Ich guckte über die Zäune und stellte fest, das dies ein guter Boden für Gartenzwerge war. Oft traten diese in Scharen auf, komplette Gartenzwergsippen, alle freundlich, wie Menschen es nie gewesen sind. Einzelne guckten frech oder schoben emsig eine Schubkarre; aber es gab auch andere, beneidenswertere. Einer lag in einer Hängematte aus gebranntem Ton, ein anderer im grünen Gras und las eine Keramikzeitung, auf der FREIZEIT-POSTILLE stand.

Die meisten Parzellen schimmerten mit einer unendlichen Gepflegtheit. Immer hatten sie ein kleineres oder größeres Rasenkarree, das akkurat geschnitten war, sorgsam gejätete Blumen- und Gemüsebeete, zwischen denen der dunkle Sand vom Rechen geriffelt war, gestutzte Hecken und kugelförmig geschnittene Büsche. Dazwischen hatten alle ein paar Obstbäume stehen. Die Kirschbäume, die Früchte zu tragen begannen, waren gegen die Vögel mit Gaze verhängt.
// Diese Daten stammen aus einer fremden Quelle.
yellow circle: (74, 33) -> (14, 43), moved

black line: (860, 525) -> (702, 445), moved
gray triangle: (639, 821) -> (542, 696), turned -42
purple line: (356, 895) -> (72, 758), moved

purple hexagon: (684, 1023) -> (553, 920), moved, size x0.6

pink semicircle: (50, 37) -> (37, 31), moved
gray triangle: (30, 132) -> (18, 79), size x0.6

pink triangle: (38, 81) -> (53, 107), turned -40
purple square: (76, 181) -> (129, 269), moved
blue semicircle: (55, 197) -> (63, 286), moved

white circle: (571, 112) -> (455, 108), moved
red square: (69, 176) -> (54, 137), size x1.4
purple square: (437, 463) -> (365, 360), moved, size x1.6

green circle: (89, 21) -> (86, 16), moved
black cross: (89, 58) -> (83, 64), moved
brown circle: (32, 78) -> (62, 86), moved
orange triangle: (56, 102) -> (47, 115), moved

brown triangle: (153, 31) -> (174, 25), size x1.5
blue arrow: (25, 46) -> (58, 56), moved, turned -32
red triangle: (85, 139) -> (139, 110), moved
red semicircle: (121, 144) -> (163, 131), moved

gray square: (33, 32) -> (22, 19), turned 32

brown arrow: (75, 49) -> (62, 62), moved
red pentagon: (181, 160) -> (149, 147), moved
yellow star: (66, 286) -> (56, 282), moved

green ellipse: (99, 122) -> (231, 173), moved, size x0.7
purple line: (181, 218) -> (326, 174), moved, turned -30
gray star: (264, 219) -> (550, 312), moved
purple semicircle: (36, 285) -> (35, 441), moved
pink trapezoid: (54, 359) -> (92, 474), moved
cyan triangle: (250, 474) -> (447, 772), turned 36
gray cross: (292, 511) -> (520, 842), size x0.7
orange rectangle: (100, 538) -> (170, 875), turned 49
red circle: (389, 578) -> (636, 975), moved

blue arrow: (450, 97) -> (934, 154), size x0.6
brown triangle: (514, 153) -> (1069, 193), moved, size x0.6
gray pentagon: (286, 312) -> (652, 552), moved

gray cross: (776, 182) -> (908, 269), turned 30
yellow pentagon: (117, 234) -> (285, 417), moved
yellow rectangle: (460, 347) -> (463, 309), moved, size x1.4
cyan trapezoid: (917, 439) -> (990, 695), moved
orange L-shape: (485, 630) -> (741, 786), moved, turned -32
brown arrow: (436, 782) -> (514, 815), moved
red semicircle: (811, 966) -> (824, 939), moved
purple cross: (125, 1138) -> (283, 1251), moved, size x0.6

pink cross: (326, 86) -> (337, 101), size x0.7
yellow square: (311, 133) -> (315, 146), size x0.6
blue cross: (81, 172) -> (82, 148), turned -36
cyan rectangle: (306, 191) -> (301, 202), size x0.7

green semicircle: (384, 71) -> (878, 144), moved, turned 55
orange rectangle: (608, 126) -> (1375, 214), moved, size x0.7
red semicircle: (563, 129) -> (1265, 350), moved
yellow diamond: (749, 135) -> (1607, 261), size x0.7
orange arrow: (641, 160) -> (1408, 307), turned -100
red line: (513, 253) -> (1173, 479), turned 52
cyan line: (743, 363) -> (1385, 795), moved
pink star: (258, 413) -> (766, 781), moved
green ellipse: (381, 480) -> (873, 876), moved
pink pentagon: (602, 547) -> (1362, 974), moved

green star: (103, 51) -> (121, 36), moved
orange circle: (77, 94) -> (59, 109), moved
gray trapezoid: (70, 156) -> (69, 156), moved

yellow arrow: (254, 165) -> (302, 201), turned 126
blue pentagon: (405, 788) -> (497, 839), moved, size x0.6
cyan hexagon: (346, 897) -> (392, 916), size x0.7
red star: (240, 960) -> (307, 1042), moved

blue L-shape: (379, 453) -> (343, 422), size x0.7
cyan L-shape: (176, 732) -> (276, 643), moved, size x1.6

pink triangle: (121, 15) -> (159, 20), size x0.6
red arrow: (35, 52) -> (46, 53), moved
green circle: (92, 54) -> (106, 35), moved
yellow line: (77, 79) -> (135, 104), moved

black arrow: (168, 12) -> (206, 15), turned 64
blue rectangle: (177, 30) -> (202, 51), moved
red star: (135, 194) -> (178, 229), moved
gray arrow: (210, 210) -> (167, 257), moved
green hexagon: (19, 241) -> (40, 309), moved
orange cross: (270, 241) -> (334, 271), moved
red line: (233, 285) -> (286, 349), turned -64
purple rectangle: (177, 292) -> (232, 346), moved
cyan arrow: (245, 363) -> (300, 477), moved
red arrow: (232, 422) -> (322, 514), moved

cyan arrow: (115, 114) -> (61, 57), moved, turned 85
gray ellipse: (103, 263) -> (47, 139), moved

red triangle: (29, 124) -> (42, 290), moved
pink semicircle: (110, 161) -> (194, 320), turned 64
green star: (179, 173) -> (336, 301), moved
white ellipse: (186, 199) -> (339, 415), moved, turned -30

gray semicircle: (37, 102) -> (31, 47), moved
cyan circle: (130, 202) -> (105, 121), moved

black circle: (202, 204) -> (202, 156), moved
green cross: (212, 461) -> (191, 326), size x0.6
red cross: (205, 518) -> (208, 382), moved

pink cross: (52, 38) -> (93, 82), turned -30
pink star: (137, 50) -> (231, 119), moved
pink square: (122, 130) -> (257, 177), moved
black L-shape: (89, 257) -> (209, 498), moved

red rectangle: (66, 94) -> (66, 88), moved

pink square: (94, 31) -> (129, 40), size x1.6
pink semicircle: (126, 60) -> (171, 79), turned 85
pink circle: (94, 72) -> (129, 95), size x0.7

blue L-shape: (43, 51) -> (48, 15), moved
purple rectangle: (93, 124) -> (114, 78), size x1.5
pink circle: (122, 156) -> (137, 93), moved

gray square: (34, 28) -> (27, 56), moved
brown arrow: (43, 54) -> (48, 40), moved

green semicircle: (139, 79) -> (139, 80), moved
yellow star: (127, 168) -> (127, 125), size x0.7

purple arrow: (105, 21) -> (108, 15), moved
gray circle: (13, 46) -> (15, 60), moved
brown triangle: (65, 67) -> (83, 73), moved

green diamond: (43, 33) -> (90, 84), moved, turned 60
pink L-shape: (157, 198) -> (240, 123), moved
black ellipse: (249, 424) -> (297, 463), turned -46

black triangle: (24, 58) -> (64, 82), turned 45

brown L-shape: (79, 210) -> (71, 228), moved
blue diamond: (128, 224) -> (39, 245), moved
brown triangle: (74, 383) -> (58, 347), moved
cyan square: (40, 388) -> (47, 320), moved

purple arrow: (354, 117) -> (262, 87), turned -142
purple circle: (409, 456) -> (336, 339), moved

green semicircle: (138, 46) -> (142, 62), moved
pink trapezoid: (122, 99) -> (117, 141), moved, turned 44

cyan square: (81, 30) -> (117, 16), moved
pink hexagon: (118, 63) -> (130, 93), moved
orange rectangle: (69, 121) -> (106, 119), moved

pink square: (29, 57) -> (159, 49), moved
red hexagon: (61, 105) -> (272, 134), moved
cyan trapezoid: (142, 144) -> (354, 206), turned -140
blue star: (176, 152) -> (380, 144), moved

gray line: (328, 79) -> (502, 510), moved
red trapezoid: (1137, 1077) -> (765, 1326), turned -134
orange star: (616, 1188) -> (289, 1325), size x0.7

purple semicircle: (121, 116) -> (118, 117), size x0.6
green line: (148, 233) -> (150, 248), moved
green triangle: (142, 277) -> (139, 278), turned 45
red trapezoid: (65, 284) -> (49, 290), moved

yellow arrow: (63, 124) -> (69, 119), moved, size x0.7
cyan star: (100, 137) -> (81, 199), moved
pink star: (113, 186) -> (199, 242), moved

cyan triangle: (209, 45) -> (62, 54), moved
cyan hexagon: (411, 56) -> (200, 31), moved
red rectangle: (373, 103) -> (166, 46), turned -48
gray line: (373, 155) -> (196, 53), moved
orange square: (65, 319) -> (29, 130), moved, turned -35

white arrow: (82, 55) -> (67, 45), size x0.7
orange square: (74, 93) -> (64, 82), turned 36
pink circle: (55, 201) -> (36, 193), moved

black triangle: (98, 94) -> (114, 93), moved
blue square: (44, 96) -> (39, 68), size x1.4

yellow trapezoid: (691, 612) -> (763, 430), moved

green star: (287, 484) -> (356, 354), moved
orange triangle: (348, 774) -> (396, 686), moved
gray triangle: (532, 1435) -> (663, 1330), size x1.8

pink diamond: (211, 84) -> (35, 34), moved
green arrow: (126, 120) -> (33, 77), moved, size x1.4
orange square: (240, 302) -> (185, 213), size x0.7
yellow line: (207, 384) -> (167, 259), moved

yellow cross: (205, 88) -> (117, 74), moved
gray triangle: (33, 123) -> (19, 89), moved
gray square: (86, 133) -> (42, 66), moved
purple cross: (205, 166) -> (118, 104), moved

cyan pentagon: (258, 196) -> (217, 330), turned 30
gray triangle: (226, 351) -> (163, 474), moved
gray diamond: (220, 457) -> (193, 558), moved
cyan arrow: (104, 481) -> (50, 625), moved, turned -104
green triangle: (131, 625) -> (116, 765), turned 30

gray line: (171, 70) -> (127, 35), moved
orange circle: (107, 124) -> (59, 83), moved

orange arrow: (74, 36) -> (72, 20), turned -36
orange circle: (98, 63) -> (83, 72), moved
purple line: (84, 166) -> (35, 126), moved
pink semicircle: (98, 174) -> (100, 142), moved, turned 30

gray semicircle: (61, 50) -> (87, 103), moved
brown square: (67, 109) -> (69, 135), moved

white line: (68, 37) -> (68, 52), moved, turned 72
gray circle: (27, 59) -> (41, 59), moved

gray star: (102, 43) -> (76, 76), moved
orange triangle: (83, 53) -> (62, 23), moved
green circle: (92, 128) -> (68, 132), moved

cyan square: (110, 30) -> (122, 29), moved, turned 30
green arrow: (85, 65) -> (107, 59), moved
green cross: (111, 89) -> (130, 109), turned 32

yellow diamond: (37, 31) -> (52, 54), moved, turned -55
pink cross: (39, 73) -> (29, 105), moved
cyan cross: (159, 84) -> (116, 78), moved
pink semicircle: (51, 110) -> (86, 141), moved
In vielen dieser Gärten bückte sich ein Laubenpieper oder eine Laubenpieperin gerade über ihre Scholle, rupften, häckelten, dünnten sie aus und gossen; wenn man stehen blieb, schauten sie mißtrauisch, obwohl ich doch annehmen mußte, daß sie das alles nur so schön haben wollten für die Spaziergänger, die hier vorbeikamen, die Passanten. Manchmal redeten Nachbarn miteinander, über ihre Zäune hinweg, der eine auf einen Schaufelstiel gestützt, die andere mit der Gartenbrause in der Hand. Manchmal kam ich auch an Grundstücken vorbei, die verlassen aussahen. Gras wucherte, Früchte hingen ungepflückt.

Als ich vor einer der wenigen ungepflegten Parzellen stehen blieb, einer bunten Wildnis aus Blumen, Bäumen und aufgestengeltem Gemüse, sagte eine Spaziergängerin zur anderen, lachend: "Die sind wohl in den Westen abjehauen."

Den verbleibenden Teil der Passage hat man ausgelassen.